Despite the cultural advances of the moment, many prejudices generated by the obscurantism of the past centuries dominated by Christian fanaticism continue to condemn people to a retrograde perception. Trying to attack some of the fatal stereotypes of the current world, ‘Ophelia‘ is a sensitive, delicate and cynical short film that addresses one of the most painful personal experiences of the modern individual: depression. Being conscious of either the unawareness or the repulsion of the ignorant against the victims of this psychological scourge, who are often condemned to a mute and implosive suffering, director Celina Mae Medina lucidly analyses the superficial way people relate to depression, while minimizing the magnitude of this mental affection they prefer to regard it as a temporary whim. This almost phlegmatic attitude that starts from the general tendency to put psychological problems under the sign of taboo is perhaps the most delicate subject of this uncomfortable and tragic project that surprised us by the painful authenticity of the protagonist’s tragedy.

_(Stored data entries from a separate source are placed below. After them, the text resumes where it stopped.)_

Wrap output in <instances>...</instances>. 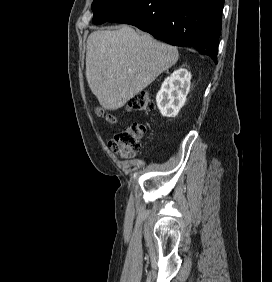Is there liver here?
<instances>
[{"label": "liver", "mask_w": 272, "mask_h": 282, "mask_svg": "<svg viewBox=\"0 0 272 282\" xmlns=\"http://www.w3.org/2000/svg\"><path fill=\"white\" fill-rule=\"evenodd\" d=\"M176 47L123 25L87 39L86 78L106 110H117L178 60Z\"/></svg>", "instance_id": "liver-1"}]
</instances>
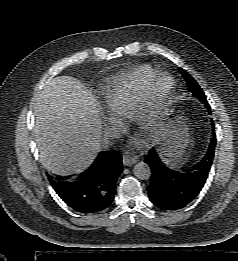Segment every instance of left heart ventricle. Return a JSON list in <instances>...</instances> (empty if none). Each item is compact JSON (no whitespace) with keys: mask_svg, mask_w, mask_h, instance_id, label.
I'll use <instances>...</instances> for the list:
<instances>
[{"mask_svg":"<svg viewBox=\"0 0 238 261\" xmlns=\"http://www.w3.org/2000/svg\"><path fill=\"white\" fill-rule=\"evenodd\" d=\"M169 86V80L167 78H161L155 86V94H162Z\"/></svg>","mask_w":238,"mask_h":261,"instance_id":"1","label":"left heart ventricle"}]
</instances>
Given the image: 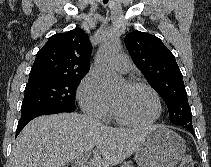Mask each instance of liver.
<instances>
[{"mask_svg": "<svg viewBox=\"0 0 211 167\" xmlns=\"http://www.w3.org/2000/svg\"><path fill=\"white\" fill-rule=\"evenodd\" d=\"M154 127L112 128L77 113L41 116L15 140L9 167H64L91 151L89 167L115 166L136 152Z\"/></svg>", "mask_w": 211, "mask_h": 167, "instance_id": "6515ba94", "label": "liver"}]
</instances>
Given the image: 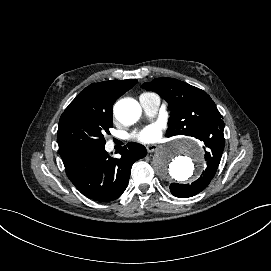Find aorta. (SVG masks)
Segmentation results:
<instances>
[{"label":"aorta","mask_w":271,"mask_h":271,"mask_svg":"<svg viewBox=\"0 0 271 271\" xmlns=\"http://www.w3.org/2000/svg\"><path fill=\"white\" fill-rule=\"evenodd\" d=\"M114 114L119 122L130 125L140 118L141 106L133 99H122L115 104ZM204 162V154L194 142L178 140L155 153L153 168L163 179L183 182L191 179Z\"/></svg>","instance_id":"obj_1"}]
</instances>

Affected by the tense relationship with her girlfriend, Ophelia becomes aware of the fact that she is experiencing the symptoms of depression. Despite her requests to be assisted by a psychiatrist, her parents consider that some alternative methods that would help Ophelia rediscover God are more useful.

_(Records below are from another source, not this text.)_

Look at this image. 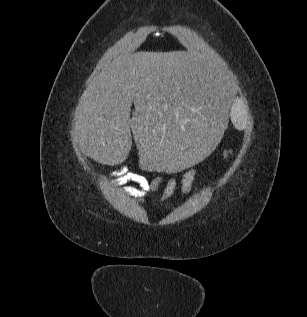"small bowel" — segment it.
<instances>
[{
    "label": "small bowel",
    "mask_w": 307,
    "mask_h": 317,
    "mask_svg": "<svg viewBox=\"0 0 307 317\" xmlns=\"http://www.w3.org/2000/svg\"><path fill=\"white\" fill-rule=\"evenodd\" d=\"M198 174L195 170L190 169L186 171L183 175L181 181V194L182 197H185L191 190L193 183L196 181ZM129 178L141 187L139 192L140 196H144L147 193L154 192L158 189L159 185L167 178V183L163 191L162 196L160 197L159 202L163 203L168 198H170L176 190L177 181L174 177L170 175L167 171H162L152 180L148 181L141 173L133 171L130 173Z\"/></svg>",
    "instance_id": "small-bowel-1"
}]
</instances>
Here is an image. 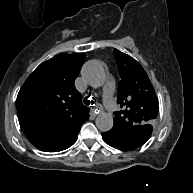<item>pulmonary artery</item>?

Unlike other famous films focused on such emotional wounds, Celina Mae Medina prefers to ignore the protagonist’s interiority (subjective perspectives or nightmarish projections of the tormented soul are totally lacking), concentrating her whole energy to highlight the reactions of the ignorant witnesses who condescendingly offer miraculous advice. As a consequence, the action of the film proceeds slowly, following a somewhat minimalist cinematographic formula, without insisting on moments of brutal drama (on the contrary), surprising daily discussions or moments of total silence, as if the director didn’t propose to condemn a general bad attitude, but to surprise with cynicism a small family drama. It is through this seemingly facile attitude with which the director indirectly depicts the emotional agony of the victims of depression, that the short film ‘Ophelia’ acquires a special force juggling with the spectators’ emotions in order to provide them a brief radiograph to multiple valences that the modern individual’s ignorance can reach.